◆ PROBLEM DESCRIPTION ◆
Could you copy out every line of the data where the word "Information" occurs?

◆ STORED DATA ◆
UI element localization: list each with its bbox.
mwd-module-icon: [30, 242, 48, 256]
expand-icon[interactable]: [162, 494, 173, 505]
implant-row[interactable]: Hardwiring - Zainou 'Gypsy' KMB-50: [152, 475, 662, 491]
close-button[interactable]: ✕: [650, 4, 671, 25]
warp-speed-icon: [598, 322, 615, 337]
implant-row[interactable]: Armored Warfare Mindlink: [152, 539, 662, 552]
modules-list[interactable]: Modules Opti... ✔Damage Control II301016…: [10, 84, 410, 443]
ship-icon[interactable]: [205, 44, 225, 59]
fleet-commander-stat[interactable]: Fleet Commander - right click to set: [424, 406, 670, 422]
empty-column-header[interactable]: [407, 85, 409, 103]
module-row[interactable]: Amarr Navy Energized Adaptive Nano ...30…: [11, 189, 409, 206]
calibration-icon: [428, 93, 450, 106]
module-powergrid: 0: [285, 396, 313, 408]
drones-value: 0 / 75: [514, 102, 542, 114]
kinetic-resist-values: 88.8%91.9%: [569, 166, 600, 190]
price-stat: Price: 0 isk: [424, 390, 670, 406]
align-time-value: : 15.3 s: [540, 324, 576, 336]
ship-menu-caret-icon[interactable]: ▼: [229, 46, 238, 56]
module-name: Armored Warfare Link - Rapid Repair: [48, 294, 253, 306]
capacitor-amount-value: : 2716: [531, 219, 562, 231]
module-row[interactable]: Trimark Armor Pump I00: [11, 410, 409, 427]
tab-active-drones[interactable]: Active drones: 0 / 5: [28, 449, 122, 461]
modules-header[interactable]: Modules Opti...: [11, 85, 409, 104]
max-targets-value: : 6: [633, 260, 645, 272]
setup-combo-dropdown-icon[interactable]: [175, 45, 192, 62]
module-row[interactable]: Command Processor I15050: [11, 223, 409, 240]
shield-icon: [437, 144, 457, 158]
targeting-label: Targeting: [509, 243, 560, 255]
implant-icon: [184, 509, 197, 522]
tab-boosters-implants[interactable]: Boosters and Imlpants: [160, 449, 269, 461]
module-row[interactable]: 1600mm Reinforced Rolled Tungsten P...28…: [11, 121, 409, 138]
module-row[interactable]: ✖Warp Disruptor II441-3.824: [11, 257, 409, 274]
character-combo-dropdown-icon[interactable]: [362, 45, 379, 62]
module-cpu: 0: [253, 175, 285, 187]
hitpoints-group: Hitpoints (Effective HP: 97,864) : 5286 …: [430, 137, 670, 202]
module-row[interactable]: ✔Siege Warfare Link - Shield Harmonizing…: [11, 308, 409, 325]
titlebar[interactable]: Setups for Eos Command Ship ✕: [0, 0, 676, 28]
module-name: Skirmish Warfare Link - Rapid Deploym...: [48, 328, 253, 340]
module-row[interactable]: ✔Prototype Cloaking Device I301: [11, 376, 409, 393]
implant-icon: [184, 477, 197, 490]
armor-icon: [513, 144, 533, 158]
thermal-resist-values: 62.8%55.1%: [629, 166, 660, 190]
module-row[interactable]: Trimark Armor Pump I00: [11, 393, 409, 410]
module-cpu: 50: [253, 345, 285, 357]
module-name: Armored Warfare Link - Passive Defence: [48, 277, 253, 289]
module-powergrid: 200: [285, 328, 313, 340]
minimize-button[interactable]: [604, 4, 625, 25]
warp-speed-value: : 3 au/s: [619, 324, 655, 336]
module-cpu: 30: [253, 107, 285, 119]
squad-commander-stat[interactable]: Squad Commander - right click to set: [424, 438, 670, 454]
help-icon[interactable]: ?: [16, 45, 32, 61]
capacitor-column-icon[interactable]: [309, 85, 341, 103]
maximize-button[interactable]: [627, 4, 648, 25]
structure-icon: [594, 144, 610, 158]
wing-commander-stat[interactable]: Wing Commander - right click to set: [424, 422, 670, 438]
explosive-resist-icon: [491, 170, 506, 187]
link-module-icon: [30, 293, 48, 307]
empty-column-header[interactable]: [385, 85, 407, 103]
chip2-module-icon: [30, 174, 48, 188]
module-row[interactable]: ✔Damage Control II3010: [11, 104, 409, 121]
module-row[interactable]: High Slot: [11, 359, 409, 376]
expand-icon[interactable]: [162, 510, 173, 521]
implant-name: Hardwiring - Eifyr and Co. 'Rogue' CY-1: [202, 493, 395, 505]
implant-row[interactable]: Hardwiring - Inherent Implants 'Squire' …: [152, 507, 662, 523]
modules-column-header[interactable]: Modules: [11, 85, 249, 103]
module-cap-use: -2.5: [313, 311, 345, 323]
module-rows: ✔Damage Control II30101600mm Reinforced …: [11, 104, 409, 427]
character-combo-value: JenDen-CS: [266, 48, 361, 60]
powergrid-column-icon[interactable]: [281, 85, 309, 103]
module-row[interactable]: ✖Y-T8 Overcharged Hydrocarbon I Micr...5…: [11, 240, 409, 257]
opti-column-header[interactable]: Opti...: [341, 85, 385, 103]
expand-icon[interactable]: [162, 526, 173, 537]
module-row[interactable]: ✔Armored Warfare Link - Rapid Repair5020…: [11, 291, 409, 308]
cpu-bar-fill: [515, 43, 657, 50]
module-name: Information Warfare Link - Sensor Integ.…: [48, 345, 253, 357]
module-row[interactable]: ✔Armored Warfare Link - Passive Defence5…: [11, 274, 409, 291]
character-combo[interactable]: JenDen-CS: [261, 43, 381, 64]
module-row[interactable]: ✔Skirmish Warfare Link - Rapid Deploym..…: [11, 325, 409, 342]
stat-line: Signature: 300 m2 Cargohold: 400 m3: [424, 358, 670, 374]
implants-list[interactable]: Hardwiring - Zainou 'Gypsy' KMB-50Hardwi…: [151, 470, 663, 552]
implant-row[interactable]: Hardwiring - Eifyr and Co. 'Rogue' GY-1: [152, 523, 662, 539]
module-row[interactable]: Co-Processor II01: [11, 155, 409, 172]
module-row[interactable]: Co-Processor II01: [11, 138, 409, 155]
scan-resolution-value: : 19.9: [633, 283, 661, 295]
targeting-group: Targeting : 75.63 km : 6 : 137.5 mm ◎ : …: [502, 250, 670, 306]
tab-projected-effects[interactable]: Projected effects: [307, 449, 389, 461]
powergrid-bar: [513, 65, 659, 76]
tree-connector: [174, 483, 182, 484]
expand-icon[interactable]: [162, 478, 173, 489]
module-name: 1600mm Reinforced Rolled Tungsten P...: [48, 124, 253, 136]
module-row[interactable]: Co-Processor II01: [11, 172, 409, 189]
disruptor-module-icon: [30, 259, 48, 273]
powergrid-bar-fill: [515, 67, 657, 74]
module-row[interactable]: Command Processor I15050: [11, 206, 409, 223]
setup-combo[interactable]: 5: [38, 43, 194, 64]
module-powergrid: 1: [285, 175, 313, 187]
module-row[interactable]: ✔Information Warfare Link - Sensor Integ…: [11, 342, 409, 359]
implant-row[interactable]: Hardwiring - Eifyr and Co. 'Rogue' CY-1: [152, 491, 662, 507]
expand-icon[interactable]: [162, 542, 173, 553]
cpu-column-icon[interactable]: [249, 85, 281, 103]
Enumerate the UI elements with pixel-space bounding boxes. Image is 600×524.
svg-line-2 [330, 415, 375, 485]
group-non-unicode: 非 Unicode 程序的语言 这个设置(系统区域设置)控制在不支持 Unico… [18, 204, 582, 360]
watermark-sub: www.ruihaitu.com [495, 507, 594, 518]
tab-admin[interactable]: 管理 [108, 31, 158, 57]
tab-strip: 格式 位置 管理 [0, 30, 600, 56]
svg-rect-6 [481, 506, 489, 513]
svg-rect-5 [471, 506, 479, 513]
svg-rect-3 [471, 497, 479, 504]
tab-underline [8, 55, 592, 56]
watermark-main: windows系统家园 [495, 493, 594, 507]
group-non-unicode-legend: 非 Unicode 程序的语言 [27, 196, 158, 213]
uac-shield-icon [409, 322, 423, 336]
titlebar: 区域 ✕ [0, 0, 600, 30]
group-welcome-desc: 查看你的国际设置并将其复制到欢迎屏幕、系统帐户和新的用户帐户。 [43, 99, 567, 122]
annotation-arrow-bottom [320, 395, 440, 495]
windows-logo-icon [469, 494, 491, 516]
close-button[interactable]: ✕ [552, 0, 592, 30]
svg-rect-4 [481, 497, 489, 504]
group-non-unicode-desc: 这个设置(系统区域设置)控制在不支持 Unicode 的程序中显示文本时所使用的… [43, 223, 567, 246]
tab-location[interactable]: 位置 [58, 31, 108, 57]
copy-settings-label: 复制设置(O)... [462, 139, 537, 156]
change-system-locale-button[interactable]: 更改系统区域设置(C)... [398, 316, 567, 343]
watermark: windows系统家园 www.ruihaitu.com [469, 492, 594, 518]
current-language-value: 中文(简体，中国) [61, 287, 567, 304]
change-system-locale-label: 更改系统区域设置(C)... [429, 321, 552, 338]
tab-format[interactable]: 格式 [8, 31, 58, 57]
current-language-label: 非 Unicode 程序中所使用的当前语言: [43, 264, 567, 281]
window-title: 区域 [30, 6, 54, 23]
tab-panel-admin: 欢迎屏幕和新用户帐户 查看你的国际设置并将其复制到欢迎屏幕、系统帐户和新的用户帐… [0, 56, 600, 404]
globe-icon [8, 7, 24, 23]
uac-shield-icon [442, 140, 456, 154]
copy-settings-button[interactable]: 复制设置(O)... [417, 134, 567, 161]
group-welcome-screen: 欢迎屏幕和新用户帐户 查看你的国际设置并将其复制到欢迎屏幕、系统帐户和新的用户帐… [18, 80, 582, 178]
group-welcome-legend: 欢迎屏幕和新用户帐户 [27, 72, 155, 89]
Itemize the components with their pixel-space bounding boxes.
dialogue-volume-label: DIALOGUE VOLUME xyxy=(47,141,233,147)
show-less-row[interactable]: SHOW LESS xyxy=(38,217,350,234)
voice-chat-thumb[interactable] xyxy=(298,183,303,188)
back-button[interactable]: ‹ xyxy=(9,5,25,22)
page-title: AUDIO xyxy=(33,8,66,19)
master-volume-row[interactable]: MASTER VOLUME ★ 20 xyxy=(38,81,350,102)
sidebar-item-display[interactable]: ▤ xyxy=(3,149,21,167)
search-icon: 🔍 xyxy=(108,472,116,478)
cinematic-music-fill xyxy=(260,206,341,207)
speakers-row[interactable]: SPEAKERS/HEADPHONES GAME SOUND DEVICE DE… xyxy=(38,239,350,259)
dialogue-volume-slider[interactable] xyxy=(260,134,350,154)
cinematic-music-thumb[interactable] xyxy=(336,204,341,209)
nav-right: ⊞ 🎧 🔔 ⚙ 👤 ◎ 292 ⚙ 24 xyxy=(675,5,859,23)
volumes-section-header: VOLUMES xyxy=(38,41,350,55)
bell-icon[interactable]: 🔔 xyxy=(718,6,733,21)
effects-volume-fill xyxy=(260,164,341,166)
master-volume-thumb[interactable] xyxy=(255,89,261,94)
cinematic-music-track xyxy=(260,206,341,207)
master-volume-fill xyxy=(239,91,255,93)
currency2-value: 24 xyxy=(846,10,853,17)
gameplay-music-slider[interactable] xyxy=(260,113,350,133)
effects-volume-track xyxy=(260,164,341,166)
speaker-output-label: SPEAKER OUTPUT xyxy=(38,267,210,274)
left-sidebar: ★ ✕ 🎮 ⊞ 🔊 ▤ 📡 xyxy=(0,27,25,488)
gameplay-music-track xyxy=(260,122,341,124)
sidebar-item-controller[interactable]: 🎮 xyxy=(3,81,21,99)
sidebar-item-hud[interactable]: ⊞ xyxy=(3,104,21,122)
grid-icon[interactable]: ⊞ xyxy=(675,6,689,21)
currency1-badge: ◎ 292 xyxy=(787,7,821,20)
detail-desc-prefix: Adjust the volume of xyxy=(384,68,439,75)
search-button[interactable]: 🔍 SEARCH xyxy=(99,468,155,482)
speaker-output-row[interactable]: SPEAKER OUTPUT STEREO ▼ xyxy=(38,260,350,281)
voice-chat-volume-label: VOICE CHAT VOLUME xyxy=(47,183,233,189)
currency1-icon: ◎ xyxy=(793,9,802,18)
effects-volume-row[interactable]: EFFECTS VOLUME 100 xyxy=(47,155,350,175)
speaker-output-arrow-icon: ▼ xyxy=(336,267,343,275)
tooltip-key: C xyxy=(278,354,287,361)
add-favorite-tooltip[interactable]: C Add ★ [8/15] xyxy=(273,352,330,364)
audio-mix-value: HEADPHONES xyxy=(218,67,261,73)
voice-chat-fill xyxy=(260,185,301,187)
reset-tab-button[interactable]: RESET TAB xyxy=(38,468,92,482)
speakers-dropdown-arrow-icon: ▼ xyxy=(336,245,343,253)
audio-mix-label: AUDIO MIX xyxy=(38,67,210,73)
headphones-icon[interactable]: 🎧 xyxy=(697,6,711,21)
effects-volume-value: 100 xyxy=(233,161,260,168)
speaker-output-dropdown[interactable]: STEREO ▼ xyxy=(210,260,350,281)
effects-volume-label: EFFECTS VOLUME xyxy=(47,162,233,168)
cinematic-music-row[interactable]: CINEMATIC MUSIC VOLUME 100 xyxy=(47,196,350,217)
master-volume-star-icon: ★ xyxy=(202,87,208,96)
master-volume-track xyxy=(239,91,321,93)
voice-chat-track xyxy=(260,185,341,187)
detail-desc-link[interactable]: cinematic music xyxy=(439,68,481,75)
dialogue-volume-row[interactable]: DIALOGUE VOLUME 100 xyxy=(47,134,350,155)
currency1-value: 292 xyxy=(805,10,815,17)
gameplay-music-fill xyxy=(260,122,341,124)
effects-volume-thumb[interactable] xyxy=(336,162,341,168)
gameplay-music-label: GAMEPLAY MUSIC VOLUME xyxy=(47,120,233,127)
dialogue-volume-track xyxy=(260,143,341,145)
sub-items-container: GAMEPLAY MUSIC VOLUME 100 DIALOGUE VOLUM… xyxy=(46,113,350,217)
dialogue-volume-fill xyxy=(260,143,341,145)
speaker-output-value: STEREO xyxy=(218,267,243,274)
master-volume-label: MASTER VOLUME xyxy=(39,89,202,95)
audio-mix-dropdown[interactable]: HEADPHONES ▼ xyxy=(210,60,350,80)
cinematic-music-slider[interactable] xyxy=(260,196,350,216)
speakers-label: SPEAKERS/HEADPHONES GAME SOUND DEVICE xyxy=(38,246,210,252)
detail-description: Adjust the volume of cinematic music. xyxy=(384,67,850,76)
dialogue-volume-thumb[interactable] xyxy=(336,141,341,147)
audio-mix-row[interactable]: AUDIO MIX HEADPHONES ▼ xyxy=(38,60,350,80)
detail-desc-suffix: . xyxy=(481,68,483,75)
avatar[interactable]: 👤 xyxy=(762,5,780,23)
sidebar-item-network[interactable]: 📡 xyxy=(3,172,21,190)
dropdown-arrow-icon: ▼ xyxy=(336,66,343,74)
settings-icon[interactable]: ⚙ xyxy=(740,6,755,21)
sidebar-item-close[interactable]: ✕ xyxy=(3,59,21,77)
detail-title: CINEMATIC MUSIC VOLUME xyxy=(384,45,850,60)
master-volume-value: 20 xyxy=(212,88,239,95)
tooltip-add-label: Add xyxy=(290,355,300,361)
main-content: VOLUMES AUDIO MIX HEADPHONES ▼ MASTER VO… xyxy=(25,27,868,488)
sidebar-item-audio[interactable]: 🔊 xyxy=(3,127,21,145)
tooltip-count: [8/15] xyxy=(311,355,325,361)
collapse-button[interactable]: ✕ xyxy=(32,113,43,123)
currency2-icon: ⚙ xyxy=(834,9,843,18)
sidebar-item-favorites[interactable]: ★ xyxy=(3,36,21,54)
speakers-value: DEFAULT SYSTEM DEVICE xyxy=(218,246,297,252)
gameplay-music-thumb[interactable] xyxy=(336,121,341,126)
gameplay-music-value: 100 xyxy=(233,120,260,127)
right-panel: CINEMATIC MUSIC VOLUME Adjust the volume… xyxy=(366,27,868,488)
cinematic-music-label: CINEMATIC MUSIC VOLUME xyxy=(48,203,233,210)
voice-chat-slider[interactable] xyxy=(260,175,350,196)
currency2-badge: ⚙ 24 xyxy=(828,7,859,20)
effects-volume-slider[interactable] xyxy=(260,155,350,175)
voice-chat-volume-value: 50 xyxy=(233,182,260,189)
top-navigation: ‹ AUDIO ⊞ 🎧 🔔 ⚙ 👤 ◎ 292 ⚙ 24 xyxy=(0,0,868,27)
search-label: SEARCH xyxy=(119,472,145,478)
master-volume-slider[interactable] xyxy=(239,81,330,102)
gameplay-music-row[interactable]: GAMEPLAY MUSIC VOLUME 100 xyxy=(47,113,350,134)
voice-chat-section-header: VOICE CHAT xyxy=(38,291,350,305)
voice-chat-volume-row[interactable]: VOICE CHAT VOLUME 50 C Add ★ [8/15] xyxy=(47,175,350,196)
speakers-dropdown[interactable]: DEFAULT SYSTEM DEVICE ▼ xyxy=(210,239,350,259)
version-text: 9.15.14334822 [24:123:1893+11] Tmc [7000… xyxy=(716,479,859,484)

◆ OUTPUT OF THE EXERCISE ◆
module-name: Information Warfare Link - Sensor Integ.…: [48, 345, 253, 357]
module-row[interactable]: ✔Information Warfare Link - Sensor Integ…: [11, 342, 409, 359]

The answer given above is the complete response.